Speaking of women in architecture, HMOA is a founding member of the Diversity Agenda ...
Growing up with three brothers, I’ve never been phased by the male dominated industry but it is great to see the launch of the Diversity Agenda, a campaign to increase the number of women in architecture and engineering (and at senior levels), and the acknowledgement that as an industry we can do better to seek the benefits of a diverse workforce. I would love to see some mentoring schemes developed within the NZIA, especially for those in sole practice or smaller regional areas.
I guess I've been lucky with the companies I have worked with, they have always been very supportive of me—of my sporting endeavours and professional development.
You played hockey for New Zealand, were part of the medal-winning team at the 1998 Commonwealth Games and attended the Sydney Olympics
It always was a dream to play at the Olympics, I remember very early on being at a training camp and having to write down our hockey goals. Mine was to play centre-half at the Olympics Games.
I was lucky to tour to some amazing places, Port of Spain, Trinidad; Harare, Zimbabwe; Buenos Aires, Vancouver, Ottawa, Philadelphia, Miami, Singapore, Kuala Lumpur, Amsterdam, all over Australia and New Zealand. It's been great to experience diverse cultures, food, lifestyles and languages.
Competing at the combined men’s and women’s World Cup tournament in Utrecht in 1998 was another wonderful time. 24 teams in a hockey-crazy city, we played in a converted soccer stadium seating 25,000 people with the surrounding grounds set up as a party village.

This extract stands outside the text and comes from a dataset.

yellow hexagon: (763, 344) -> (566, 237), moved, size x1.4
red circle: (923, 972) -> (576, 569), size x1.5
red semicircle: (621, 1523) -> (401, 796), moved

What has sport taught you?
The highs and lows of winning and losing have given me plenty of character-building opportunities! When I was dropped from the Barcelona Olympic team, I learnt not to create goals that you don’t have any control over. I had no control over who the selectors chose but I could control aspects relating directly to me, like getting fitter, stronger, more skilful. So, I worked hard on things I was not good at with the aim to give the selectors no reason to leave me out.
Your partner was the doctor for the All Blacks for many years—did you meet through sport?

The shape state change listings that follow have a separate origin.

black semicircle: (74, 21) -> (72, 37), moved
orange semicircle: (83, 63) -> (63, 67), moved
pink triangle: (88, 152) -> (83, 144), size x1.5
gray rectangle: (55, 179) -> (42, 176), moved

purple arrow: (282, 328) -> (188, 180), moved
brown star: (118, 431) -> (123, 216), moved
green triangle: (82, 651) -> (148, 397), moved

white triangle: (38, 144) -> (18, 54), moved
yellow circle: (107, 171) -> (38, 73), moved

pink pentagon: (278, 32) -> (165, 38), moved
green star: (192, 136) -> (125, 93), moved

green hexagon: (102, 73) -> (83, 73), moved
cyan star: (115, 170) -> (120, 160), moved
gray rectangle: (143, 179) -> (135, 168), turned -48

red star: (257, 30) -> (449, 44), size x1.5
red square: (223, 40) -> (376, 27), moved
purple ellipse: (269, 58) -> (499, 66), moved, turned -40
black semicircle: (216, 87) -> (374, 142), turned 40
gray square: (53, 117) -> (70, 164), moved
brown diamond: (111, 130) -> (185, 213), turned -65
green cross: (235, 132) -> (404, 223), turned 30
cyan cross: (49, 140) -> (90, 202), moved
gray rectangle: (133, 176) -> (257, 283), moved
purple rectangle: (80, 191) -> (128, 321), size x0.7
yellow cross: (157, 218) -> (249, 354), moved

Yes we did. Prior to Deb’s work with rugby she played, coached and was medical cover for hockey. She was a huge support during my playing days and when I went back to university. If she hadn’t become a doctor she was going to do architecture so became a good critic during my studies.

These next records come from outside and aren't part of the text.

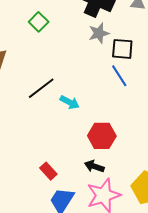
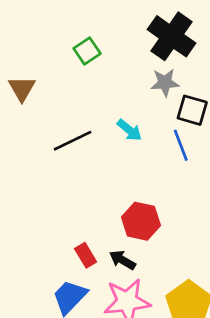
cyan arrow: (70, 102) -> (129, 130), moved
red rectangle: (48, 171) -> (86, 255), moved

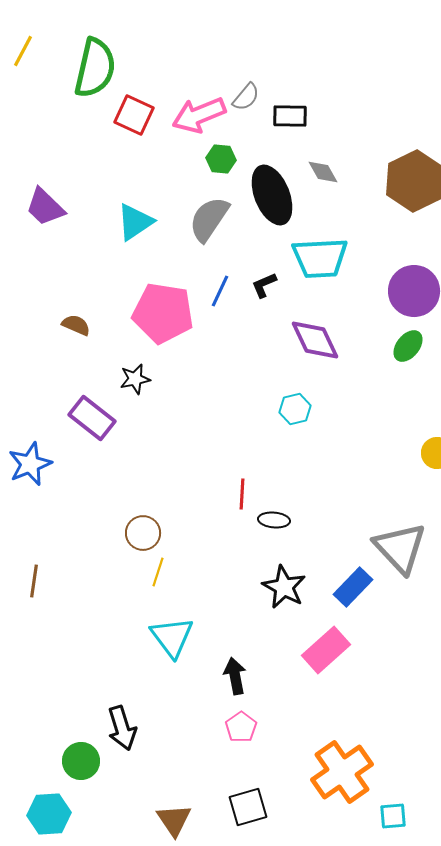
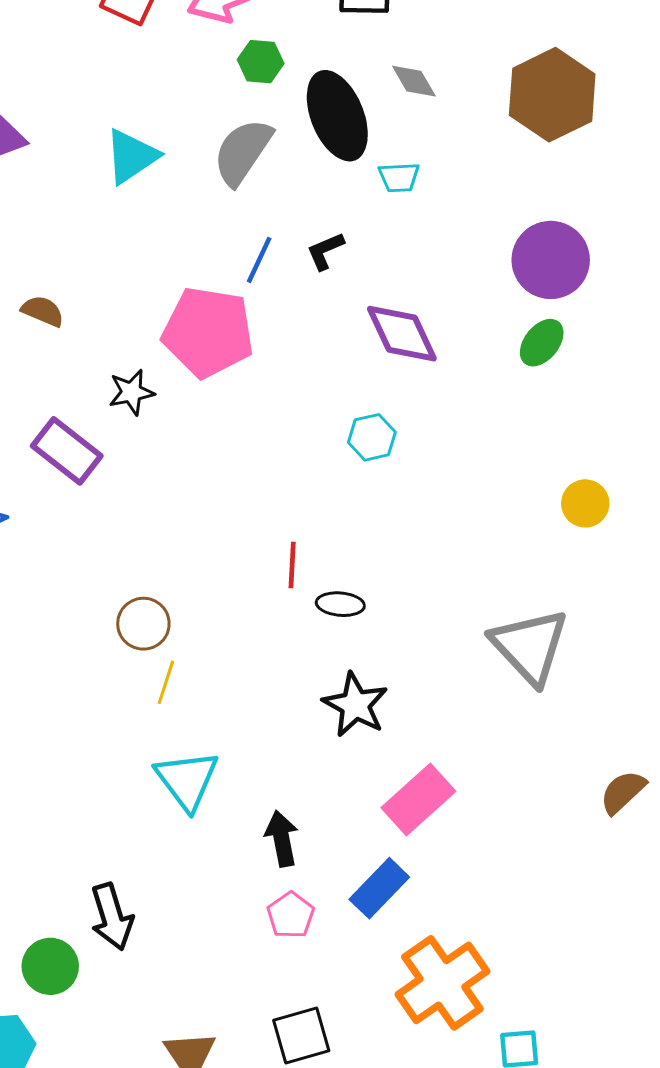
cyan trapezoid: (320, 258) -> (399, 177), moved, size x0.5
pink pentagon: (163, 313) -> (208, 332), moved
blue rectangle: (353, 587) -> (379, 888), moved

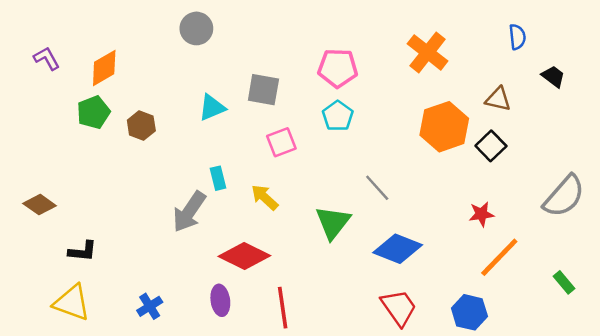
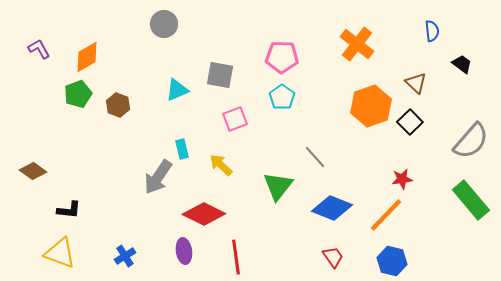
brown triangle: (498, 99) -> (416, 83), turned 30
gray semicircle: (564, 196) -> (471, 141), moved
orange line: (499, 257) -> (386, 215), moved
green rectangle: (564, 282) -> (471, 200), moved, size x2.0
red trapezoid: (399, 308) -> (333, 257), size x0.7

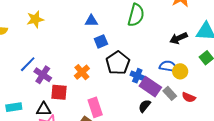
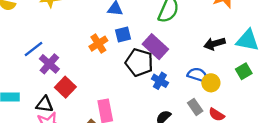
black pentagon: (118, 63) -> (139, 62), turned -30
orange cross: (82, 72) -> (98, 44), moved
purple rectangle: (150, 87) -> (155, 47), moved
red square: (59, 92) -> (65, 87), turned 30

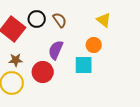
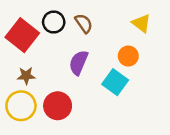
cyan square: (84, 65) -> (115, 82), turned 36
red circle: (43, 72) -> (58, 106), moved

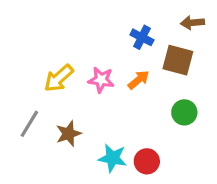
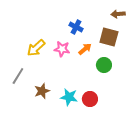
blue cross: (142, 37) -> (76, 27), moved
green circle: (184, 112) -> (104, 65), moved
brown star: (69, 134) -> (42, 91), moved

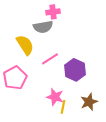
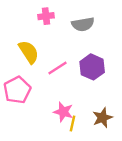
pink cross: (53, 12) -> (46, 16), moved
gray semicircle: (43, 27) -> (83, 24), moved
purple hexagon: (75, 70) -> (92, 67), moved

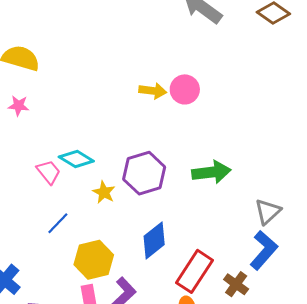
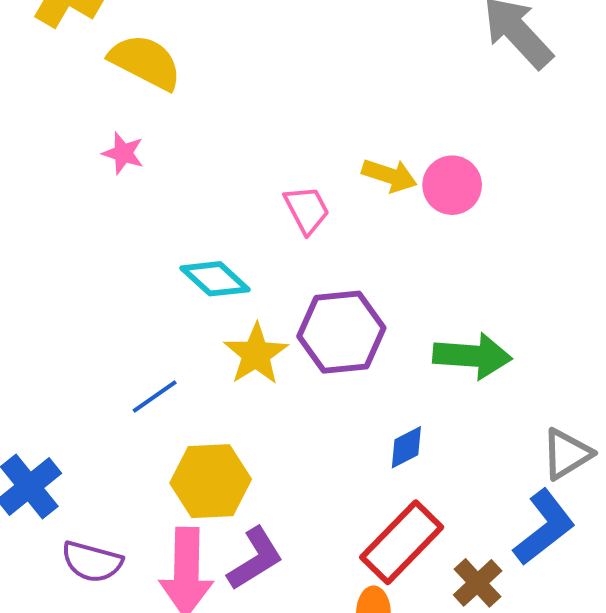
pink trapezoid: (49, 172) -> (307, 210), moved
yellow star: (104, 192) -> (256, 354), size x1.4
blue diamond: (154, 240) -> (406, 447), moved, size x0.6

Deb’s involvement with NZ Rugby has provided a great insight into other sports people and I’ve learnt that no matter if you are an amateur or professional, you have the same aspirations to win, the same concerns about performing, and the same drive to be better than you were in your last match.
You’re obviously bringing that drive and commitment to being a Tauranga architect …
I’ve always enjoyed the culture at HMOA, the directors promote a family environment, staff are respected, valued and encouraged to contribute, and there’s a strong acknowledgement of life outside of work. The positive environment is reflected in the longevity of staff and that HMOA has recently celebrated its 20th anniversary.
I also appreciate being part of a national practice—I can always call on the wider resources and expertise in the other offices; people who are equally as engaged in creating exciting architecture.